- Directed by: Stephen Cone
- Written by: Stephen Cone
- Produced by: Keith Cardoza Stephen Cone Sarah Horton Laura Klein
- Starring: Josephine Decker Austin Pendleton
- Cinematography: Stephanie Dufford
- Edited by: Stephen Cone
- Music by: Heather McIntosh
- Release date: August 25, 2013 (U.S.);
- Country: United States
- Language: English

= Black Box (2013 film) =

Black Box is a 2013 drama film written and directed by Stephen Cone and starring Josephine Decker and Austin Pendleton.

==Plot==

Holly Pollard is in an undergrad student in a directing program at her college. She forsakes her advisor's direction to do a standard play for her first production opting instead to adapt a 1980s young adult novel called The Children's Reaper for the stage. The book is about a group of children terrified and abused by their seemingly overly-religious foster parents. Holly has had the book since she was a teenager and has written her name and the year 1993 when a young girl inside the front cover to signify the book belongs to her. Through rehearsals, we watch her young cast struggle with the material as they hone their performances. They have myriad reactions to the way the material and the rehearsals affect their real lives including their sexuality and personal interactions.

Holly is also sleeping with Jarrett, who appears to be a Junior Advisor at school. Eddie is married with a pregnant wife. Adam is struggling with coming out. Brandon is openly and almost fiercely bisexual. Madeline admits that a kiss during a rehearsal was actually her very first kiss. Madeline also struggles with doing a nude scene. Eventually, during a drunken post-rehearsal party, Madeline asks Terra to make out with her while, elsewhere in the building, Adam and Brandon hook up and, within the next few days, seem to begin a relationship.

William Peters (Austin Pendleton) the author of the book comes to rehearsals. While walking together with Adam their discussion leads Adam to wonder if the older man is also gay. When one of the actors is sick, he helps with a scene but he seems overwhelmed and has to stop. He continues to stay in town and come to rehearsals often nitpicking at Holly's way of presenting the adaptation. Eventually it is obvious that the source material is autobiographical and seeing it performed is causing Peters great mental anguish.

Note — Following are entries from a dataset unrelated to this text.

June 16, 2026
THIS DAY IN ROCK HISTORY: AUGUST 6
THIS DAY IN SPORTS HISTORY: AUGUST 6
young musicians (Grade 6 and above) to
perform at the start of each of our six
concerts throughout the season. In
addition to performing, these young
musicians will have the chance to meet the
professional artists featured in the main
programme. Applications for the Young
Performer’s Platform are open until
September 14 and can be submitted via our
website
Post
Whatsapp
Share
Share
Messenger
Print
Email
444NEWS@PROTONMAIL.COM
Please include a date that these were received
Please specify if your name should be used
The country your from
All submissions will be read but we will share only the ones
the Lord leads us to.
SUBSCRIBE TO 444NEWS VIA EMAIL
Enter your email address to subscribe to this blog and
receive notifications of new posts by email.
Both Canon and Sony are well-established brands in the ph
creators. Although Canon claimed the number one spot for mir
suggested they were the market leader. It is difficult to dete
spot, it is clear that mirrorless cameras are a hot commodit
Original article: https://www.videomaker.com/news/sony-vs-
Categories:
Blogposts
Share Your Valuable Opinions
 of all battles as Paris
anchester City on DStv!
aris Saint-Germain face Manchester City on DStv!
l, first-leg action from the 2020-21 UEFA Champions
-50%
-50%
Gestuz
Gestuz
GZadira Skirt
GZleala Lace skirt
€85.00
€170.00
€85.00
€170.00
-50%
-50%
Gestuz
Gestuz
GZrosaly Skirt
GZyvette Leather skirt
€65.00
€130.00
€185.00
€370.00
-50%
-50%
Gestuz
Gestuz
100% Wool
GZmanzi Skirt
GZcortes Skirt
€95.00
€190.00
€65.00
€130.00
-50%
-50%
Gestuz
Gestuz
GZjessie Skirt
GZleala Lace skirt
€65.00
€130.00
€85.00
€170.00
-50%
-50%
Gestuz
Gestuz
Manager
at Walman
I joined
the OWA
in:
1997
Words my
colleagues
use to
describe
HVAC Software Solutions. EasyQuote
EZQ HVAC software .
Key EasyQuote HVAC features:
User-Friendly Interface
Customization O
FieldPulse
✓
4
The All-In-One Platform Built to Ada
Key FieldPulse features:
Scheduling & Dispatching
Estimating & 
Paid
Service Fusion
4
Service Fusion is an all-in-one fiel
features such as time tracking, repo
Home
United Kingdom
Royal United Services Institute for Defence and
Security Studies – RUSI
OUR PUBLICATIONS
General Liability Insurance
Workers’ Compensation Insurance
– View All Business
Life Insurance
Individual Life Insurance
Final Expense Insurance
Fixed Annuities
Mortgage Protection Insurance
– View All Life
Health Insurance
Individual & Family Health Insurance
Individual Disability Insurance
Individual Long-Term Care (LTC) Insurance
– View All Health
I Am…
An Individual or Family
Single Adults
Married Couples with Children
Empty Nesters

On opening night a girl brings Brandon flowers backstage although he insists it is not what it seems. Holly hears Madeline's family discussing how they should look away during a part of the performance. Peters leaves on a plan without seeing the performance. Overall, the performance goes well.

Seemingly a few days later, at home, Holly opens her worn copy of the novel which she has been carrying throughout the production. Under where she has written her name and 1993, the author has written his name, William Peters, and the current year, 2013.

==Cast==
- Josephine Decker as Holly
- Austin Pendleton as William Peters
- Jaclyn Hennell as Madeline
- Alex Weisman as Adam
- Nick Vidal as Brandon
- Dennis Grimes as Eddie
- Elaine Ivy Harris as Terra
- Matt Holzfeind as Jarrett
- Maggie Suma as Amy
- Hanna Dworkin as Pamela

==Production==
Black Box was filmed on location in Illinois, with exteriors shot around Illinois State University in Normal and interiors shot in black box theater space at the Viaduct theater. Cone has stated that elements of the plot were inspired by the 1987 film adaptation of V. C. Andrews's Flowers in the Attic.

==Release==
Black Box first premiered at the 15th Sidewalk Moving Picture Festival in Birmingham, Alabama on August 25, 2013. The film had a limited film festival run, playing at the Cucalorus Film Festival, the Fort Lauderdale International Film Festival, and the LGBT Reeling Film Festival, where Black Box made its Chicago premiere in November, 2013.

===Media===
Though a critics' poll by Indiewire named it the seventh best film of 2013 to remain undistributed, Black Box was eventually picked up by Devolver Digital Films for a cable/VOD release in late 2014.

==Reception==
Despite a limited release, Black Box received a very positive response from critics. Newcitys Ray Pride called the film "ambitious" and praised Pendleton's performances as "ever-fascinating." Paul Bower of the online magazine Tiny Mix Tapes further lauded the film, saying "Preparing a play, rehearsing and fleshing out the writing, forces its participants to get super vulnerable (if it's done right, anyway) and face things about themselves in front of a group of other people that can cause all sorts of embarrassment if done in a hostile environment. The great thing about Stephen Cone's Black Box is that it understands this terrifying thing about doing theater to such a devastating extent that the film can, rightly, become hard to watch at times." Michael Phillips of the Chicago Tribune gave the film 3½ out of 4 stars, calling it "a worthy follow-up to Cone's previous film" and adding, "I hope Cone keeps writing and making movies because he has what a lot of other writer-directors do not: an interest in character; a facility for drawing fine, subdued on-camera work from stage performers; and a knack for pulling together a variety of sympathetic characters at a crucial point in their collective lives."